Таким образом, если ситуация, в которой у Еврипида оказывалась Федра, и поведение отвергнутой влюбленной не выходили за пределы традиционного античного представления о женском "нраве", то во внутреннем наполнении образа Федры мы снова встречаем необычность и новизну. Эсхил видел в любви силу, обеспечивающую плодородие земли и сохранение человеческого рода, - ее действие представлялось "отцу трагедии" одним из проявлений всеобщего закона природы.
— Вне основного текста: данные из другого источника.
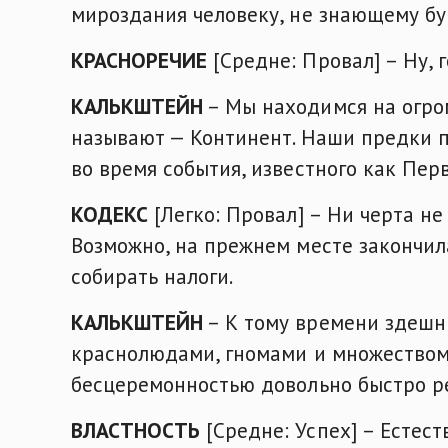
мироздания человеку, не знающему бу
КРАСНОРЕЧИЕ
[Средне: Провал] – Ну, г
КАЛЬКШТЕЙН
– Мы находимся на огро
называют — Континент. Наши предки п
во время события, известного как Пер
КОДЕКС
[Легко: Провал] – Ни черта н
Возможно, на прежнем месте закончил
собирать налоги.
КАЛЬКШТЕЙН
– К тому времени здешн
краснолюдами, гномами и множеством
бесцеремонностью довольно быстро ре
ВЛАСТНОСТЬ
[Средне: Успех] – Естес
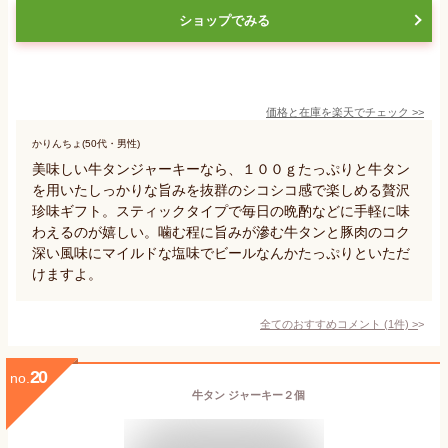
ショップでみる
価格と在庫を
楽天
でチェック
>>
かりんちょ(50代・男性)
美味しい牛タンジャーキーなら、１００ｇたっぷりと牛タン
を用いたしっかりな旨みを抜群のシコシコ感で楽しめる贅沢
珍味ギフト。スティックタイプで毎日の晩酌などに手軽に味
わえるのが嬉しい。噛む程に旨みが滲む牛タンと豚肉のコク
深い風味にマイルドな塩味でビールなんかたっぷりといただ
けますよ。
全てのおすすめコメント
(
1
件)
>
20
no.
牛タン ジャーキー２個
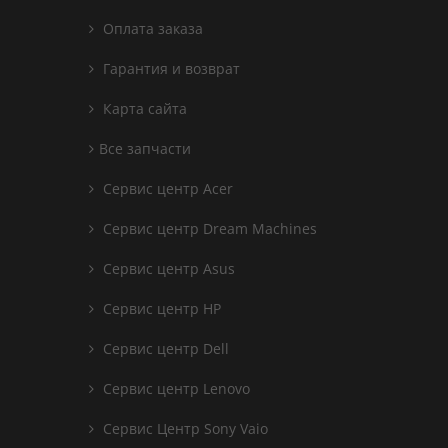
Оплата заказа
Гарантия и возврат
Карта сайта
Все запчасти
Сервис центр Acer
Сервис центр Dream Machines
Сервис центр Asus
Сервис центр HP
Сервис центр Dell
Сервис центр Lenovo
Сервис Центр Sony Vaio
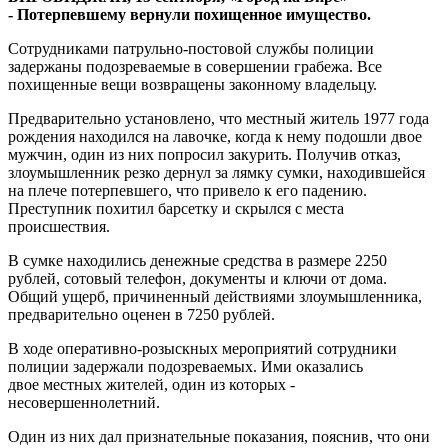
-
П
отерпевшему вернули похищенное имущество.
Сотрудниками патрульно-постовой службы полиции
задержаны подозреваемые в совершении грабежа. Все
похищенные вещи возвращены законному владельцу.
Предварительно установлено, что местный житель 1977 года
рождения находился на лавочке, когда к нему подошли двое
мужчин, один из них попросил закурить. Получив отказ,
злоумышленник резко дернул за лямку сумки, находившейся
на плече потерпевшего, что привело к его падению.
Преступник похитил барсетку и скрылся с места
происшествия.
В сумке находились денежные средства в размере 2250
рублей, сотовый телефон, документы и ключи от дома.
Общий ущерб, причиненный действиями злоумышленника,
предварительно оценен в 7250 рублей.
В ходе оперативно-розыскных мероприятий сотрудники
полиции задержали подозреваемых. Ими оказались
двое местных жителей, один из которых -
несовершеннолетний.
Один из них дал признательные показания, пояснив, что они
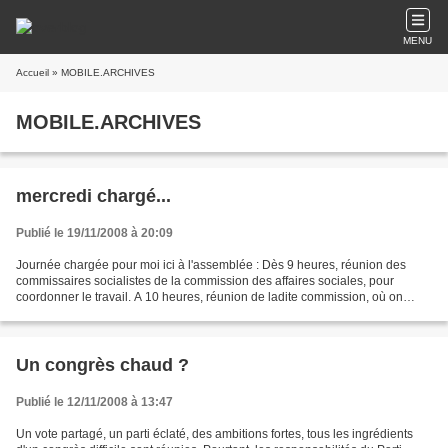
MENU
Accueil
» MOBILE.ARCHIVES
MOBILE.ARCHIVES
mercredi chargé...
Publié le 19/11/2008 à 20:09
Journée chargée pour moi ici à l'assemblée : Dès 9 heures, réunion des
commissaires socialistes de la commission des affaires sociales, pour
coordonner le travail. A 10 heures, réunion de ladite commission, où on
nous confirme que le texte sur le travail...
Un congrès chaud ?
Publié le 12/11/2008 à 13:47
Un vote partagé, un parti éclaté, des ambitions fortes, tous les ingrédients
Для софокловской Деяниры ("Трахинянки") пробуждение в Геракле физического влечения к юной пленнице Иоле не является проблемой - оно объяснимо и даже естественно, и хотя Деянира прибегает к помощи приворотного зелья, чтобы вернуть себе любовь Геракла, "Трахинянки" отнюдь не являются трагедией отвергнутого чувства. Еврипид изображает любовь чаще всего как страдание - потому ли, что она не находит ответа, потому ли, что она "греховна", так как нарушает семейные связи и нравственные нормы; в человеческом чувстве он видит не источник естественной и общественной гармонии, а причину разлада, противоречий и несчастий. И в этом - еще одно свидетельство того, что вера в целесообразность мира, основанного на некоем нравственном законе, все больше вытесняется состраданием к одинокому, предоставленному игре собственных страстей человеку.